For the first time in Elmont’s history, the community held a farmer’s market on June 30, from 11 a.m. to 2 p.m., showcasing a variety of goods from local vendors, including fresh tomatoes, pickles, corn, strawberries, fish and organic bread.
The market was held at the Alva T. Stanforth Sports Complex, just west of the Elmont Memorial Library, on Hempstead Turnpike in Elmont. Created through a collaboration by the Elmont Chamber of Commerce and Friends & Farmers Inc., the market will be held every Thursday, from 9 a.m. to 2 p.m., until Nov. 17.
Nearly 100 people attended the market’s ribbon-cutting, at 11 a.m. last Thursday, and several hundred shopped throughout the day.
“I was pleasantly surprised, and I think everyone was pleasantly surprised,” said Muzzio Tallini, a member of the Elmont Chamber of Commerce, who was a key player in the market’s establishment. “I think it’s a good sign of things to come. I hope this grows every week. This is truly phenomenal. Everyone was having a great time. Everyone just had a smile on their face, and it gave me a tremendous amount of pride.”

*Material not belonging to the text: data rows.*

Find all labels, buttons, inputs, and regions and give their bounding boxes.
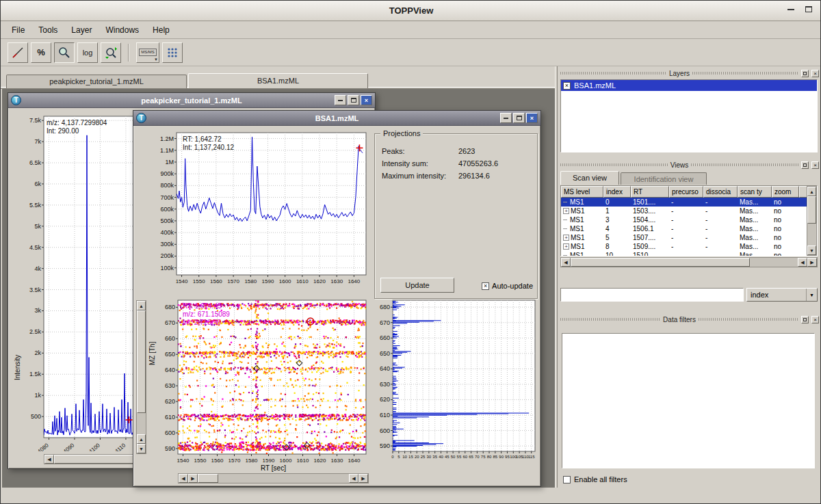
column-header-rt[interactable]: RT	[631, 186, 669, 198]
checkbox-icon[interactable]	[563, 476, 571, 483]
column-header-precurso[interactable]: precurso	[669, 186, 703, 198]
scroll-right-button-2[interactable]: ▶	[359, 474, 368, 483]
dock-float-button[interactable]	[801, 70, 809, 77]
scrollbar-thumb[interactable]	[54, 455, 136, 464]
table-row[interactable]: MS101501....--Mas...no	[561, 198, 817, 207]
scrollbar-thumb[interactable]	[571, 258, 750, 267]
column-header-scan-ty[interactable]: scan ty	[738, 186, 772, 198]
menu-item-layer[interactable]: Layer	[64, 23, 99, 37]
svg-text:630: 630	[165, 382, 175, 389]
expander-icon[interactable]: +	[563, 235, 569, 241]
dock-float-button[interactable]	[801, 161, 809, 169]
maximize-icon[interactable]	[805, 6, 812, 12]
table-vscrollbar[interactable]: ▲▼	[807, 186, 817, 256]
layers-dock-header[interactable]: Layers ×	[559, 69, 820, 77]
scroll-down-button[interactable]: ▼	[807, 246, 816, 255]
window-maximize-button[interactable]	[348, 95, 359, 105]
layer-checkbox-icon[interactable]: ×	[563, 82, 571, 90]
column-header-index[interactable]: index	[603, 186, 631, 198]
scroll-up-button-2[interactable]: ▲	[137, 434, 146, 444]
checkbox-icon[interactable]: ×	[482, 282, 489, 290]
precursor-grid-button[interactable]	[162, 42, 183, 63]
zoom-mode-button[interactable]	[54, 42, 75, 63]
scroll-right-button[interactable]: ▶	[188, 474, 198, 483]
window-minimize-button[interactable]	[335, 95, 346, 105]
scroll-left-button[interactable]: ◀	[44, 455, 54, 464]
dock-close-button[interactable]: ×	[811, 161, 819, 169]
table-row[interactable]: MS141506.1--Mas...no	[561, 224, 817, 233]
table-hscrollbar[interactable]: ◀ ◀ ▶	[560, 257, 818, 267]
window-close-button[interactable]: ×	[526, 113, 538, 123]
datafilters-list[interactable]	[562, 333, 815, 468]
dock-close-button[interactable]: ×	[811, 70, 819, 77]
menu-item-windows[interactable]: Windows	[99, 23, 146, 37]
table-row[interactable]: +MS111503....--Mas...no	[561, 207, 817, 215]
scroll-left-button-2[interactable]: ◀	[798, 258, 807, 267]
table-row[interactable]: +MS181509....--Mas...no	[561, 242, 817, 251]
svg-text:5: 5	[398, 455, 400, 459]
window-close-button[interactable]: ×	[361, 95, 372, 105]
window-bsa1[interactable]: T BSA1.mzML × 15401550156015701580159016…	[133, 110, 541, 487]
layer-item[interactable]: ×BSA1.mzML	[561, 80, 817, 91]
spectrum-mode-button[interactable]	[8, 42, 28, 63]
heatmap-vscrollbar[interactable]: ▲ ▲ ▼	[136, 300, 146, 454]
scroll-left-button[interactable]: ◀	[561, 258, 571, 267]
views-tab-identification-view[interactable]: Identification view	[621, 172, 707, 185]
log-intensity-button[interactable]: log	[77, 42, 98, 63]
scroll-left-button-2[interactable]: ◀	[349, 474, 359, 483]
app-titlebar[interactable]: TOPPView	[1, 1, 821, 21]
scrollbar-track[interactable]	[750, 258, 798, 267]
autoupdate-checkbox[interactable]: × Auto-update	[482, 282, 533, 290]
peakpicker-titlebar[interactable]: T peakpicker_tutorial_1.mzML ×	[8, 93, 375, 108]
expander-icon[interactable]: +	[563, 208, 569, 214]
column-header-ms-level[interactable]: MS level	[561, 186, 603, 198]
layers-list[interactable]: ×BSA1.mzML	[560, 79, 818, 152]
filter-column-combobox[interactable]: index ▼	[746, 288, 818, 302]
enable-all-filters-checkbox[interactable]: Enable all filters	[563, 475, 627, 483]
table-row[interactable]: MS1101510....--Mas...no	[561, 251, 817, 256]
dock-close-button[interactable]: ×	[811, 316, 819, 323]
tab-bsa1-mzml[interactable]: BSA1.mzML	[188, 73, 368, 88]
views-dock-header[interactable]: Views ×	[559, 161, 820, 169]
combobox-arrow-icon[interactable]: ▼	[806, 289, 817, 301]
scrollbar-thumb[interactable]	[137, 310, 146, 413]
window-minimize-button[interactable]	[500, 113, 512, 123]
scroll-up-button[interactable]: ▲	[137, 301, 146, 310]
scrollbar-track[interactable]	[137, 413, 146, 434]
datafilters-dock-header[interactable]: Data filters ×	[559, 315, 820, 323]
menu-item-help[interactable]: Help	[146, 23, 177, 37]
heatmap-hscrollbar[interactable]: ◀ ▶ ◀ ▶	[178, 473, 369, 483]
update-button[interactable]: Update	[380, 278, 454, 293]
projections-rows: Peaks:2623 Intensity sum:47055263.6 Maxi…	[375, 134, 537, 182]
percentage-intensity-button[interactable]: %	[31, 42, 51, 63]
reset-zoom-button[interactable]	[101, 42, 121, 63]
scrollbar-track[interactable]	[807, 224, 816, 246]
bsa1-titlebar[interactable]: T BSA1.mzML ×	[133, 111, 540, 126]
scan-filter-input[interactable]	[560, 288, 744, 302]
table-row[interactable]: +MS151507....--Mas...no	[561, 233, 817, 242]
msms-view-button[interactable]: MS/MS ▼	[136, 42, 159, 63]
scrollbar-track[interactable]	[218, 474, 349, 483]
column-header-dissocia[interactable]: dissocia	[703, 186, 738, 198]
scroll-down-button[interactable]: ▼	[137, 444, 146, 453]
views-tab-scan-view[interactable]: Scan view	[560, 171, 619, 185]
svg-text:660: 660	[165, 335, 175, 342]
column-header-zoom[interactable]: zoom	[772, 186, 799, 198]
scrollbar-thumb[interactable]	[198, 474, 218, 483]
tab-peakpicker-tutorial-1-mzml[interactable]: peakpicker_tutorial_1.mzML	[6, 75, 187, 88]
scroll-right-button[interactable]: ▶	[807, 258, 817, 267]
dock-float-button[interactable]	[801, 316, 809, 323]
menu-item-tools[interactable]: Tools	[31, 23, 64, 37]
minimize-icon[interactable]	[787, 9, 794, 10]
dock-splitter[interactable]	[555, 66, 558, 488]
window-maximize-button[interactable]	[513, 113, 525, 123]
menu-item-file[interactable]: File	[5, 23, 31, 37]
scan-table[interactable]: MS levelindexRTprecursodissociascan tyzo…	[560, 185, 818, 256]
expander-icon[interactable]: +	[563, 243, 569, 250]
chromatogram-plot[interactable]: 1540155015601570158015901600161016201630…	[137, 129, 369, 287]
scroll-up-button[interactable]: ▲	[807, 187, 816, 196]
scroll-left-button[interactable]: ◀	[179, 474, 188, 483]
table-row[interactable]: MS131504....--Mas...no	[561, 215, 817, 224]
scrollbar-thumb[interactable]	[807, 196, 816, 224]
mz-projection-plot[interactable]: 0510152025303540455055606570758085909510…	[372, 296, 539, 460]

Tallini came up with the idea for the market at a chamber meeting nearly two years ago, he said. He gave a speech to attendees prior to the ribbon-cutting, praising community and civic leaders, who helped make the market a reality.
“The farmer’s market is a good step to showing Elmont, the surrounding communities and local government all of the un-tapped potential that exists along Hempstead Turnpike,” Tallini said.
Al Harper, the Elmont Union Free School District’s superintendent, and Dr. Ralph Ferrie, the Sewanhaka Central High School District’s new superintendent, attended the market, as well as local dignitaries, including Town of Hempstead Supervisor Kate Murray and Councilman Ed Ambrosino.
“I’m absolutely thrilled,” Murray said. “This is a wonderful opportunity for mom-and-pop vendors to sell their goods, and it’s also a great chance for the community to buy truly fresh vegetables and produce.”
Ambrosino said that the market’s opening was a great day for Elmont. “We’re really getting back to our farming roots,” he added.